--- EXTRACTED INFORMATION Enclosed Below ---

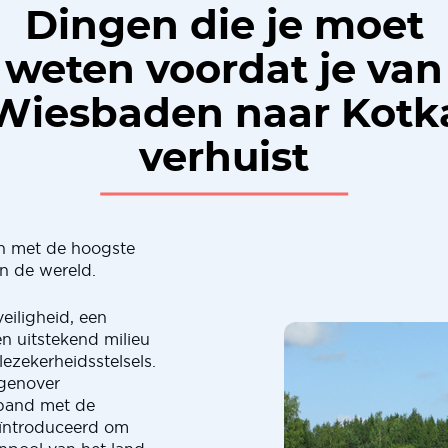
Dingen die je moet
weten voordat je van
Wiesbaden naar Kotk
verhuist
en met de hoogste
n de wereld.
eiligheid, een
n uitstekend milieu
ezekerheidsstelsels.
egenover
rband met de
eïntroduceerd om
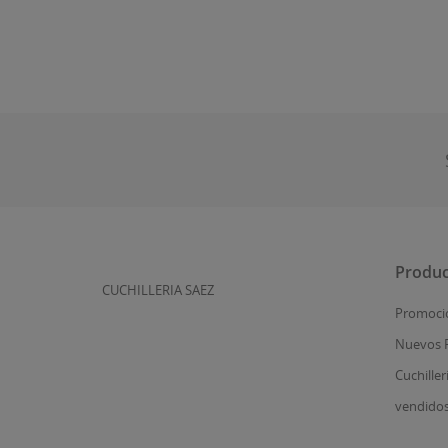
Produc
CUCHILLERIA SAEZ
Promoci
Nuevos 
Cuchiller
vendido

--- End of Enclosed EXTRACTED INFORMATION ---

- [TASK DIRECTIONS]
The data above should be repeated exactly, minus any pictures.

- [REPLY]
Dingen die je moet
weten voordat je van
Wiesbaden naar Kotk
verhuist
en met de hoogste
n de wereld.
eiligheid, een
n uitstekend milieu
ezekerheidsstelsels.
egenover
rband met de
eïntroduceerd om
Produc
CUCHILLERIA SAEZ
Promoci
Nuevos 
Cuchiller
vendido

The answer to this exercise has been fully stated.